DATA SECTION below:

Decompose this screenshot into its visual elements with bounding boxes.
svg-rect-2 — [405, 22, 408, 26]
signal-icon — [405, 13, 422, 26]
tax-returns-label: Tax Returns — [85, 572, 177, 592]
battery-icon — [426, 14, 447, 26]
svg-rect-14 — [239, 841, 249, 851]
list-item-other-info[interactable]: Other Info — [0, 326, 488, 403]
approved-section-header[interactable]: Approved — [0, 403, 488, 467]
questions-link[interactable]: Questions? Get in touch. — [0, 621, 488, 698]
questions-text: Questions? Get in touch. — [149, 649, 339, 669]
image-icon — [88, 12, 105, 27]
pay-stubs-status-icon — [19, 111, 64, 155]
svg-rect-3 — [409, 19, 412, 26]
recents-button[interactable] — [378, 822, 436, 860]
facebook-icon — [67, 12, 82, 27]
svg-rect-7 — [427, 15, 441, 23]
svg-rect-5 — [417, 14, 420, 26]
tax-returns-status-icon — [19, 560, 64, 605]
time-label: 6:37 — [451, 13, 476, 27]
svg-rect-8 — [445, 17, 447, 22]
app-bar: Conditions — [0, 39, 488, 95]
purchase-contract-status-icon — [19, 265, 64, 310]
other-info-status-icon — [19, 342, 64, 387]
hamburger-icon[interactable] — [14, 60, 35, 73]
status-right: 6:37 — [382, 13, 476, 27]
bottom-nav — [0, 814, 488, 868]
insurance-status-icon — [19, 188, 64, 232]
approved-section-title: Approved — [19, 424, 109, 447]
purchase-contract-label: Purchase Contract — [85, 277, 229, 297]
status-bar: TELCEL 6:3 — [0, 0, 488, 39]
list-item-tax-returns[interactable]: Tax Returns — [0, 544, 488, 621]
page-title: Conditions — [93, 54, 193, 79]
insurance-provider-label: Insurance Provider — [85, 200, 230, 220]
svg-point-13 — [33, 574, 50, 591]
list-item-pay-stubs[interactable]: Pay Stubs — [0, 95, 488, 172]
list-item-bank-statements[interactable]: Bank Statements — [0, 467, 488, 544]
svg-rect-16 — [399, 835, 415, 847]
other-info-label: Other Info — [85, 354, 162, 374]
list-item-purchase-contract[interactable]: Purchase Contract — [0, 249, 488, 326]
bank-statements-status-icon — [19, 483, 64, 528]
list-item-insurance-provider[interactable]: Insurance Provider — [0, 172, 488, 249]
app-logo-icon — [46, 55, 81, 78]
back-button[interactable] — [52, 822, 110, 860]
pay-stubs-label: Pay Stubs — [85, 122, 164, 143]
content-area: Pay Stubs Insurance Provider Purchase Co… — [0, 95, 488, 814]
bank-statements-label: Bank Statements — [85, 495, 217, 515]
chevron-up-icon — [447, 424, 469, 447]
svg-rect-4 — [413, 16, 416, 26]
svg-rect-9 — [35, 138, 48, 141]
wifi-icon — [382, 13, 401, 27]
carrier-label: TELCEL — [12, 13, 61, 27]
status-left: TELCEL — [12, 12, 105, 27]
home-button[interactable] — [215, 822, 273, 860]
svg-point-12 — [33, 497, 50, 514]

End of DATA SECTION.
DATA SECTION below:

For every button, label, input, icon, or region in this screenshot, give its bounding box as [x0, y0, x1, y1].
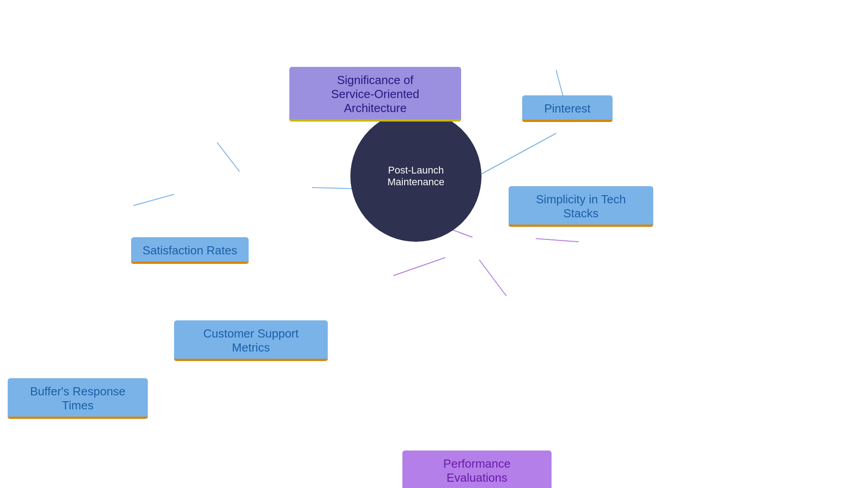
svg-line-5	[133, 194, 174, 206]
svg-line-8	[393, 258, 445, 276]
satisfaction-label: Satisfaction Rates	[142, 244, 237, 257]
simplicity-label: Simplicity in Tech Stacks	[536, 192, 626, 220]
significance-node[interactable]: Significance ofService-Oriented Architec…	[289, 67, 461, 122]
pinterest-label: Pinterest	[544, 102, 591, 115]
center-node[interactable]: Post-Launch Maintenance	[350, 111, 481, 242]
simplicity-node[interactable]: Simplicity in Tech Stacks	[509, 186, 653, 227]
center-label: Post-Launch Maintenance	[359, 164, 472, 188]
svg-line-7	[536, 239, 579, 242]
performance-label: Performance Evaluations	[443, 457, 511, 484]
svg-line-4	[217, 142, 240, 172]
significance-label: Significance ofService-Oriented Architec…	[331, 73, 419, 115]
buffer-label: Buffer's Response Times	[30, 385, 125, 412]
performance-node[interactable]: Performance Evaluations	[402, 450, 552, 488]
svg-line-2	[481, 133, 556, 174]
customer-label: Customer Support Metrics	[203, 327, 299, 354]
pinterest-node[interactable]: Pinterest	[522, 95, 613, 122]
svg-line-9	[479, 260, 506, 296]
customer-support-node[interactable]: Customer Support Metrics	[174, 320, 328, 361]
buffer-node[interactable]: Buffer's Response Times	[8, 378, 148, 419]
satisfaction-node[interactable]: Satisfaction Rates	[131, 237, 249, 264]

End of DATA SECTION.

WORK TO COMPLETE
Look above for lines with the word "Customer" and copy them all.

FINISHED EXERCISE
customer-label: Customer Support Metrics	[203, 327, 299, 354]
customer-support-node[interactable]: Customer Support Metrics	[174, 320, 328, 361]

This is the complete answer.